I would do as others suggested and let them know you are pregnant (when you feel comfortable telling people of course). I would feel bad about asking for it back to be honest biut I'm sure they will offer it back anyway.

velbels · 13/08/2012 16:23

A similar thing happened to me my sister had given me everything and with 3 months to due date announced she was pregnant (were not planning no needing any of it again!) I gave it all back straight away and found stuff elsewhere.

PicaK · 13/08/2012 17:47

Myself, I would wonder if the good karma I created from passing on stuff had been "rewarded".

Cots (even expensive ones) are replaceable but good family relationships are not.

Breathe deeply and let it go - don't be soured by brooding about this. You may even find that they offer the stuff back.

DublinMammy · 13/08/2012 17:52

Wait and see if they bring it up when you tell them you are pregnant. If they are decent people they will offer to give it all back to you once you need it. If they don't offer then I think you could reasonably ask for it yourself. But do give them the chance to offer....

YellowDinosaur · 13/08/2012 18:02

Do those of you who don't think she should ask for it back would really not ask for any of that back? You'd replace a cot, pram, change table, high chair and the rest rather than explain the pregnancy was an accident but obviously you'll be needing your stuff back once your own baby arrives? Our household income is above average but there's no way we could afford to buy this sort of stuff twice!

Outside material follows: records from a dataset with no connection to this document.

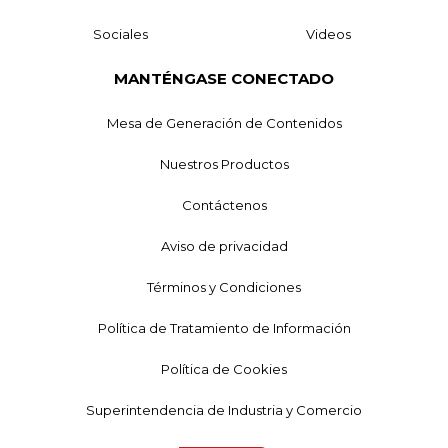
Sociales
Videos
MANTÉNGASE CONECTADO
Mesa de Generación de Contenidos
Nuestros Productos
Contáctenos
Aviso de privacidad
Términos y Condiciones
Política de Tratamiento de Información
Política de Cookies
Superintendencia de Industria y Comercio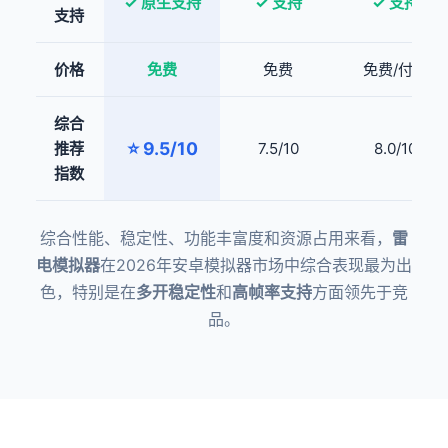
✓ 原生支持
✓ 支持
✓ 支持
支持
价格
免费
免费
免费/付费
综合
⭐ 9.5/10
推荐
7.5/10
8.0/10
指数
综合性能、稳定性、功能丰富度和资源占用来看，
雷
电模拟器
在2026年安卓模拟器市场中综合表现最为出
色，特别是在
多开稳定性
和
高帧率支持
方面领先于竞
品。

It was explicit it was a loan in the first place not a gift. In my opinion they were lucky to be able to borrow it all in the first place and if they were funny about giving it back I'd be pretty cross to be honest.

When you get to the stage of announcing your pregnancy just explain that it wasn't planned and obviously you'll need your stuff back. No need to buy them a cot unless you really feel the need to.